◆ **Work required**: Produce a verbatim transcription of the entries, with all pictures omitted.
::::
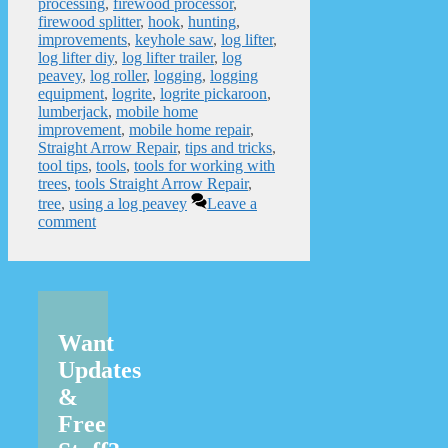
processing
,
firewood processor
,
firewood splitter
,
hook
,
hunting
,
improvements
,
keyhole saw
,
log lifter
,
log lifter diy
,
log lifter trailer
,
log
peavey
,
log roller
,
logging
,
logging
equipment
,
logrite
,
logrite pickaroon
,
lumberjack
,
mobile home
improvement
,
mobile home repair
,
Straight Arrow Repair
,
tips and tricks
,
tool tips
,
tools
,
tools for working with
trees
,
tools Straight Arrow Repair
,
tree
,
using a log peavey
Leave a
comment
Want
Updates
&
Free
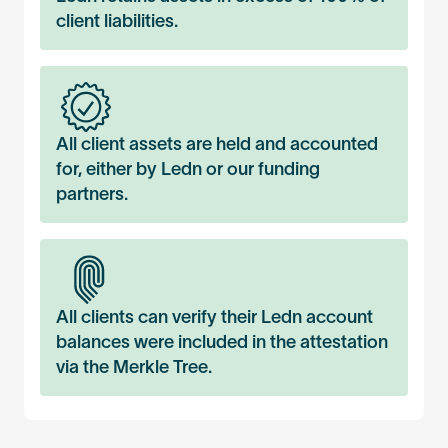
client liabilities.
All client assets are held and accounted
for, either by Ledn or our funding
partners.
All clients can verify their Ledn account
balances were included in the attestation
via the Merkle Tree.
::::
◆ **Expected answer**:
processing
,
firewood processor
,
firewood splitter
,
hook
,
hunting
,
improvements
,
keyhole saw
,
log lifter
,
log lifter diy
,
log lifter trailer
,
log
peavey
,
log roller
,
logging
,
logging
equipment
,
logrite
,
logrite pickaroon
,
lumberjack
,
mobile home
improvement
,
mobile home repair
,
Straight Arrow Repair
,
tips and tricks
,
tool tips
,
tools
,
tools for working with
trees
,
tools Straight Arrow Repair
,
tree
,
using a log peavey
Leave a
comment
Want
Updates
&
Free
client liabilities.
All client assets are held and accounted
for, either by Ledn or our funding
partners.
All clients can verify their Ledn account
balances were included in the attestation
via the Merkle Tree.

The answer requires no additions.